Le jaune d’Évreux

 

Avant Évreux, les vitraux des cathédrales gothiques affichent des couleurs rouge, bleue et verte… Et Évreux vint.

Au début du XIVe siècle, une technique y est découverte grâce à un nouveau sel qui vient d’arriver en Occident, le sel d’argent. Mélangé à de l’ocre, il donne un jaune des plus séduisant.

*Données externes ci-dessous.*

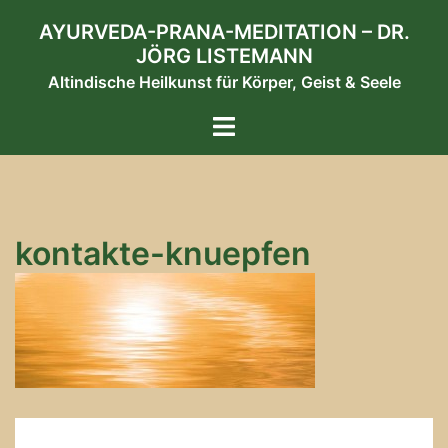
Zum
AYURVEDA-PRANA-MEDITATION – DR.
Inhalt
JÖRG LISTEMANN
springen
Altindische Heilkunst für Körper, Geist & Seele
Menü
umschalten
kontakte-knuepfen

Jusque là, pour obtenir cette couleur, on se servait d’un verre teint dans sa masse en jaune, ensuite découpé selon la forme voulue. Après, on enfermait cette forme dans du plomb qui en épousait les contours.

Avec le jaune d’argent, la nouvelle couleur s’applique directement sur le verre, au pinceau, avant cuisson, sans coupe ni mise en plombs supplémentaires. Toutes les teintes sont possibles, du doré pâle (chlorure d’argent) à l’orangé ardent (sulfure).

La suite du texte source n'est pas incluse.